Frequency of binary toxin genes among Clostridium difficile strains that do not produce large clostridial toxins

Abstract

Pathogenic strains of Clostridium difficile commonly produce two large clostridial toxins (LCTs), A and B, virulence factors responsible for C. difficile disease. Some strains have been reported to produce an additional toxin, a binary toxin designated CDT. Binary toxin has cytotoxic effects on cells in culture, but its role in human disease is not yet defined. In this study we examined the frequency of binary toxin genes (cdtB and cdtA) among C. difficile isolates that do not produce LCTs (A(-) B(-)) from a large United States-based collection organized by restriction endonuclease analysis (REA) typing. Of 58 strains tested, 9 (15.5%) were cdtB and cdtA positive, including 4 of 46 (8.7%) non-LCT-producing REA groups, with an estimated prevalence of at least 2% of all non-LCT-producing isolates within the collection. Five of the binary toxin-positive strains belonged to toxinotype XI, which does not produce LCTs but has minor parts of the LCT coding region or pathogenicity locus (PaLoc).
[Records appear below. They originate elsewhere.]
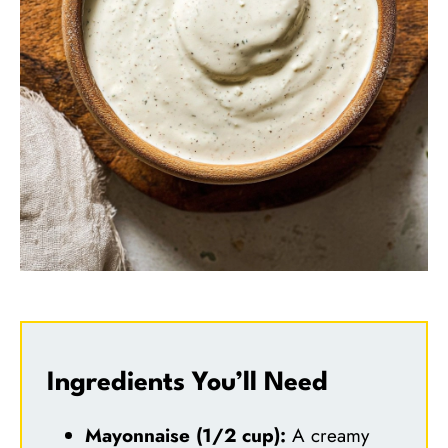
Ingredients You’ll Need
Mayonnaise (1/2 cup):
A creamy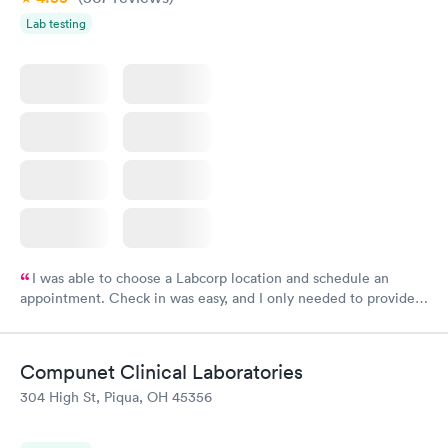
Lab testing
I was able to choose a Labcorp location and schedule an
appointment. Check in was easy, and I only needed to provide
my name and DOB. They were able to locate my order in their
system. They were already aware that my labs were paid for
prior to the appointment. I had my labs done on a Wednesday,
Compunet Clinical Laboratories
and I received my results by Saturday. Great experience.
304 High St, Piqua, OH 45356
We describe two new binary toxin-positive variants, one without any remnant of the LCT genes. This previously unknown variation was found in three isolates that were unrelated by REA typing. LCT-negative, binary toxin-positive strains were isolated from symptomatic and asymptomatic patients and from the hospital environment.

FIG. 1.

Schematic representation of the C. difficile PaLoc region coding for the LCTs TcdA and TcdB in reference toxinotype 0 and toxinotypes V and XI. One binary toxin gene-positive isolate was defined as toxinotype V. Whereas previously described toxinotype V isolates produce both LCTs (A⁺ B⁺), this isolate (isolate 4380, REA type AA2) was shown to represent a new type of A⁻ B⁺ C. difficile variant. Three A⁻ B⁻ isolates belonged to toxinotype XIb, and two additional A⁻ B⁻ isolates were typed as toxinotype XIa (not shown), which differs from type XIb within the A3 PCR fragment, where a deletion is present in XIa but not in XIb. Note that toxinotypes XI and V have similar restriction sites. The upstream deletion in toxinotype XI is not yet completely defined, but the remainder of the PaLoc cannot be detected with specific PCRs. PCR results from three of the binary toxin gene-positive strains were consistent with typical “PaLoc-negative” (A⁻ B⁻) strains that contain a 115-bp segment in place of the PaLoc. The 115-bp segment was detected with the Lok1-Lok3 PCR (115-bp segment is not drawn to scale). The positions of primers Lok3 and Lok1 and PCR fragments B1, A3, and Lok1-Lok3 are shown on top of and below the figure. Restriction sites are indicated below each PaLoc schematic: A, AccI; Ec, EcoRV; E, EcoRI; Ha, HaeIII; H, HindIII; Hc, HincII; N, NsiI; P, PstI; R, RsaI; S, SpeI.

FIG. 2.

Comparison of length and restriction site polymorphisms found in PCR fragment A3 of toxinotype XI strains. Toxinotypes XIa and XIb show differences in A3 fragment length (a deletion is present in toxinotype XIa), but neither XIa nor XIb has the EcoRI restriction sites typical for toxinotype 0. Lanes 1, isolate 5943; lanes 2, isolate 4680; lanes 3, isolate 3126 (all three isolates are described in this study); lanes 4, control strain R11402 (type strain of toxinotype XIb); lanes 5, control strain VPI 10463 (type strain of toxinotype 0); lanes M, DNA ladder, 100 bp.

FIG. 3.

Restriction patterns of PCR fragment A2 showing similarities between toxinotypes V and XI. Isolates 4380, 5943, and 3126 are described in this study. Strains R11402 and VPI 10463 are the previously described representative strains for toxinotypes XIb and 0, respectively. Ec, EcoRV; Ha, HaeIII; M, DNA ladder, 100 bp.